Sn. Ziya Öztürkler bir ara sana ‘Süs Bitkisi ‘ dediğim için  galiba büyük yanlış yaptım. Yaptıklarınızı görünce özür dilemek erdemdir sözü aklıma geldi ve o erdemi yaşamak istedim. Özellikle yıllardır buraları mesken tutan mafya babaları için hazırladığınız ‘Yasaklılar’ listesi muhteşemdi. Birilerinin artık buralarda Malkoçoğlu gibi at oynatamayacaklarını göstertti. Vallahi ‘Süs Bitkisi’  olarak gördüğümüz siz aslında Isırgan otuymuşsunuz. Bunu görmek bizi sevindirdi. Sn. Öztürkler, geçmişte bizlere zarar verenleri unutmamız gerektiğini, ama asla o zararın bizlere neler öğrettiğini unutmamamız gerektiğini gösterttiniz.

Fıkra

Temel bey, dairelerimiz aynı genişliktedir.

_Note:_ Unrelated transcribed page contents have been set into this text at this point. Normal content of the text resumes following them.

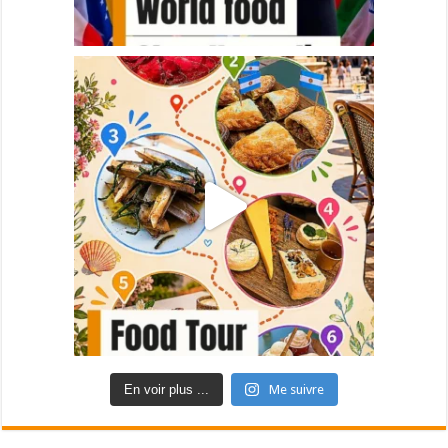
En voir plus ...
Me suivre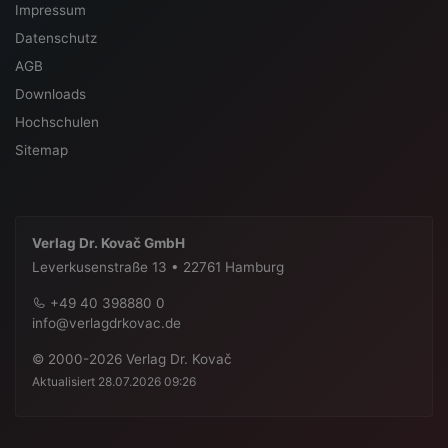
Impressum
Datenschutz
AGB
Downloads
Hochschulen
Sitemap
Verlag Dr. Kovač GmbH
Leverkusenstraße 13 • 22761 Hamburg
+49 40 398880 0
info@verlagdrkovac.de
© 2000-2026 Verlag Dr. Kovač
Aktualisiert 28.07.2026 09:26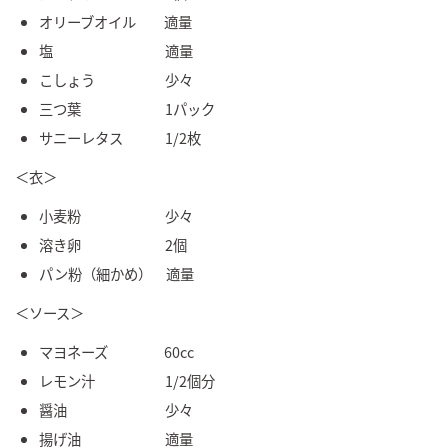
オリーブオイル 適量
塩 適量
こしょう 少々
三つ葉 1パック
サニーレタス 1/2枚
＜衣＞
小麦粉 少々
溶き卵 2個
パン粉（細かめ） 適量
＜ソース＞
マヨネーズ 60cc
レモン汁 1/2個分
醤油 少々
揚げ油 適量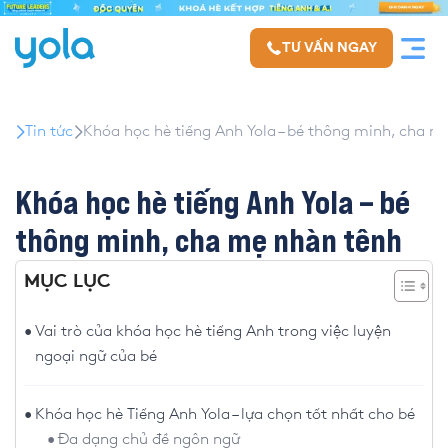
TƯ VẤN NGAY
Tin tức
Khóa học hè tiếng Anh Yola – bé thông minh, cha m
Khóa học hè tiếng Anh Yola – bé
thông minh, cha mẹ nhàn tênh
MỤC LỤC
Vai trò của khóa học hè tiếng Anh trong việc luyện
ngoại ngữ của bé
Khóa học hè Tiếng Anh Yola – lựa chọn tốt nhất cho bé
Đa dạng chủ đề ngôn ngữ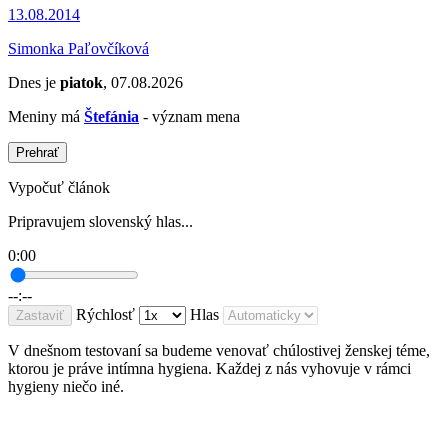
13.08.2014
Simonka Paľovčíková
Dnes je
piatok
, 07.08.2026
Meniny má
Štefánia
- význam mena
Prehrať
Vypočuť článok
Pripravujem slovenský hlas...
0:00
--:--
Rýchlosť
Hlas
Zastaviť
V dnešnom testovaní sa budeme venovať chúlostivej ženskej téme,
ktorou je práve intímna hygiena. Každej z nás vyhovuje v rámci
hygieny niečo iné.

Sen evi duvar kâğıdıyla kaplattın?

Ben de evi dekore edeceğim de. Ne kâdar duvar kağıdı aldın?

- On yedi top aldum.

Komşu da duvar kâğıdını alır, evi kaplatır,

 ama epeyce de kâğıt elinde kalır.

- Yahu Temel, ben de on yedi top aldım ama, yedi top arttı!